Other key regulations: Sound identification is acceptable, but attracting birds with audiotaped birdcalls is not. Every team member must see 95 percent of its listed birds (the remainder can be sighted by as few as two spotters). Team members must stay within shouting distance of one another at all times. Cell phones aren't allowed. Sick birds count; dead ones don't.
The teams straggled in. Team Realtree reported 284 species, but Riley was still frustrated over the team's failure to see a white-tailed kite. "Six hundred miles of coast," she said, "and still none!" At about 11:00 Brandes appeared with the Zeiss list. He looked spent. "It was fun,"he groaned. The count: 264.

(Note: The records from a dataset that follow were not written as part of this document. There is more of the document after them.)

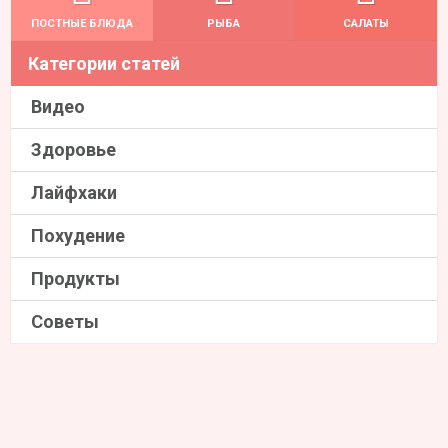
ПОСТНЫЕ БЛЮДА
РЫБА
САЛАТЫ
Категории статей
Видео
Здоровье
Лайфхаки
Похудение
Продукты
Советы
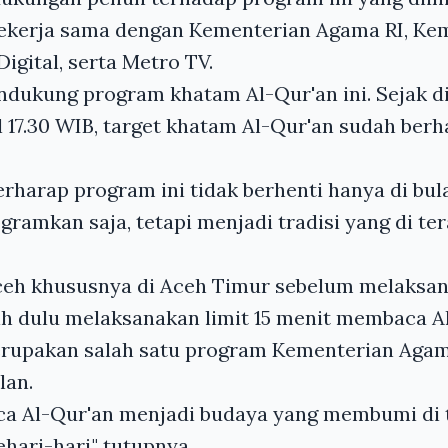
 bekerja sama dengan Kementerian Agama RI, Ke
igital, serta Metro TV.
dukung program khatam Al-Qur'an ini. Sejak di
 17.30 WIB, target khatam Al-Qur'an sudah berhas
 berharap program ini tidak berhenti hanya di b
ogramkan saja, tetapi menjadi tradisi yang di te
 Aceh khususnya di Aceh Timur sebelum melaksa
h dulu melaksanakan limit 15 menit membaca Al
erupakan salah satu program Kementerian Agam
lan.
 Al-Qur'an menjadi budaya yang membumi di 
hari-hari," tutupnya.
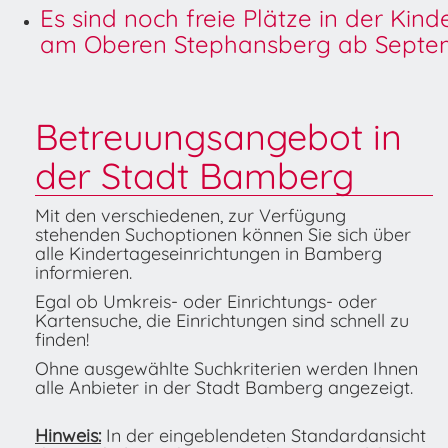
Es sind noch freie Plätze in der Kin
am Oberen Stephansberg ab Septem
Betreuungsangebot in
der Stadt Bamberg
Mit den verschiedenen, zur Verfügung
stehenden Suchoptionen können Sie sich über
alle Kindertageseinrichtungen in Bamberg
informieren.
Egal ob Umkreis- oder Einrichtungs- oder
Kartensuche, die Einrichtungen sind schnell zu
finden!
Ohne ausgewählte Suchkriterien werden Ihnen
alle Anbieter in der Stadt Bamberg angezeigt.
Hinweis:
In der eingeblendeten Standardansicht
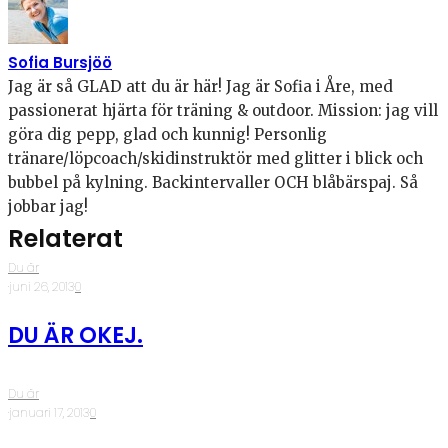
Sofia Bursjöö
Jag är så GLAD att du är här! Jag är Sofia i Åre, med
passionerat hjärta för träning & outdoor. Mission: jag vill
göra dig pepp, glad och kunnig! Personlig
tränare/löpcoach/skidinstruktör med glitter i blick och
bubbel på kylning. Backintervaller OCH blåbärspaj. Så
jobbar jag!
Relaterat
Du är
·
juni 26, 2013
·
0
DU ÄR OKEJ.
Du är
·
januari 17, 2013
·
0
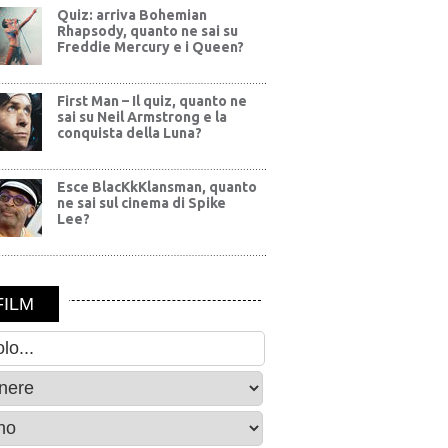
Quiz: arriva Bohemian
Rhapsody, quanto ne sai su
Freddie Mercury e i Queen?
First Man – Il quiz, quanto ne
sai su Neil Armstrong e la
conquista della Luna?
Esce BlacKkKlansman, quanto
ne sai sul cinema di Spike
Lee?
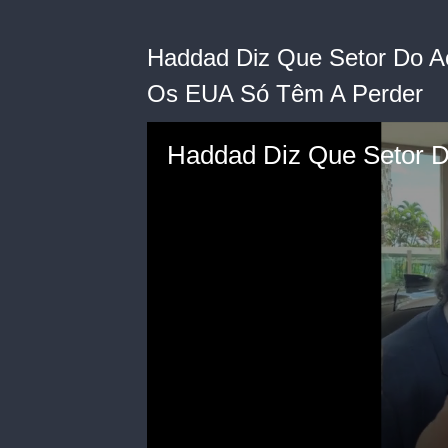
Haddad Diz Que Setor Do A
Os EUA Só Têm A Perder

Nick Block and the WildBirders arrived at 11:54. By this time, their pelagic gamble was common knowledge; whether or not it had paid off was still unclear. Chief judge Cliff Shackelford, nongame ornithologist for Texas Parks & Wildlife in Austin, doubted the voyage would make a difference. "The margin of victory is never neck and neck," he said. "It's usually at least five to seven birds."
Except for this year.
The team Block had been most worried about was sponsored by Swarovski. Its members were experienced, older, and had the fatigue-cutting benefit of a noncompeting driver. Team Swarovski's final tally—300—was good enough to win in many other years. With the five-day format, however, it was worth just a tie for fifth place. The fourth- and third-place squads saw 301 and 308 species, respectively. The two top places were taken by the two youngest teams. Cox and Block, who had planned to compete together, who had been separated by circumstance, both scouted extensively. Both slept little.

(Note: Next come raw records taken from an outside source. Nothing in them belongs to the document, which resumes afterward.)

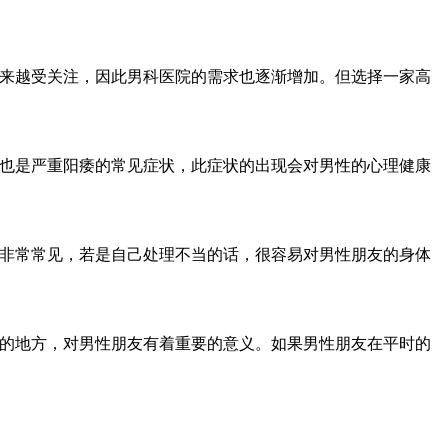
越来越受关注，因此男科医院的需求也逐渐增加。但选择一家高
起也是严重阳痿的常见症状，此症状的出现会对男性的心理健康
中非常常见，若是自己处理不当的话，很容易对男性朋友的身体
子的地方，对男性朋友有着重要的意义。如果男性朋友在平时的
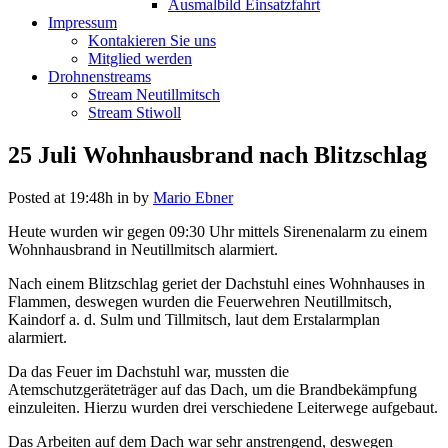
Ausmalbild Einsatzfahrt
Impressum
Kontakieren Sie uns
Mitglied werden
Drohnenstreams
Stream Neutillmitsch
Stream Stiwoll
25 Juli
Wohnhausbrand nach Blitzschlag
Posted at 19:48h
in
by
Mario Ebner
Heute wurden wir gegen 09:30 Uhr mittels Sirenenalarm zu einem
Wohnhausbrand in Neutillmitsch alarmiert.
Nach einem Blitzschlag geriet der Dachstuhl eines Wohnhauses in
Flammen, deswegen wurden die Feuerwehren Neutillmitsch,
Kaindorf a. d. Sulm und Tillmitsch, laut dem Erstalarmplan
alarmiert.
Da das Feuer im Dachstuhl war, mussten die
Atemschutzgeräteträger auf das Dach, um die Brandbekämpfung
einzuleiten. Hierzu wurden drei verschiedene Leiterwege aufgebaut.
Das Arbeiten auf dem Dach war sehr anstrengend, deswegen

But only one team spent eight hours at sea. During the first hour of the voyage, Block and his teammates saw a sooty tern—a bird that doesn't even make the Review Species list. An hour later, as the fishermen were casting for snapper, a flock of gulls swarmed the boat. A pomarine jaeger—with its four-foot wingspan and jet-black head and back—swooped in. It's on the event's master checklist, but no other team reported one. Despite the promising start, for the next five hours the WildBirders saw nothing. They returned to Port Aransas with just two new birds.
Still, taking the ocean trip was only half of their hoped-for winning strategy. Opting for the voyage meant skipping the legendary birding spot of South Padre Island—it was simply too far away from the port. Fine, Block thought. Instead, he spent weeks scouting a spot nearer to the boat dock. None of the teammates would tell exactly where they went, or what or how many birds they saw. Only the final tally would reveal if the move has pushed them into the lead.
The competitors went to bed. The judges counted. At an awards brunch the next morning, the winners were announced. The five-day event had been decided by just four birds. Cox's squad, Birds Galore!, saw 321.
Block's squad saw 325.
The WildBirders were ecstatic. And all of the teams gathered at the brunch (only Manson, utterly exhausted and collapsed in his hotel room, was missing) were surprised and slightly tickled to see the two youngest teams, as Brandes put it, "kick so much ass."
The WildBirders' $20,000 first prize was awarded to the Packery Channel Sanctuary Acquisition Project (as was the $3,000 prize Jesse Grantham's team won in the single-day Central Coast competition). The Packery Channel project has received prize money from the Classic for three years running and uses it to purchase undeveloped housing lots on North Padre Island, preserving them as valuable habitat for migratory songbirds.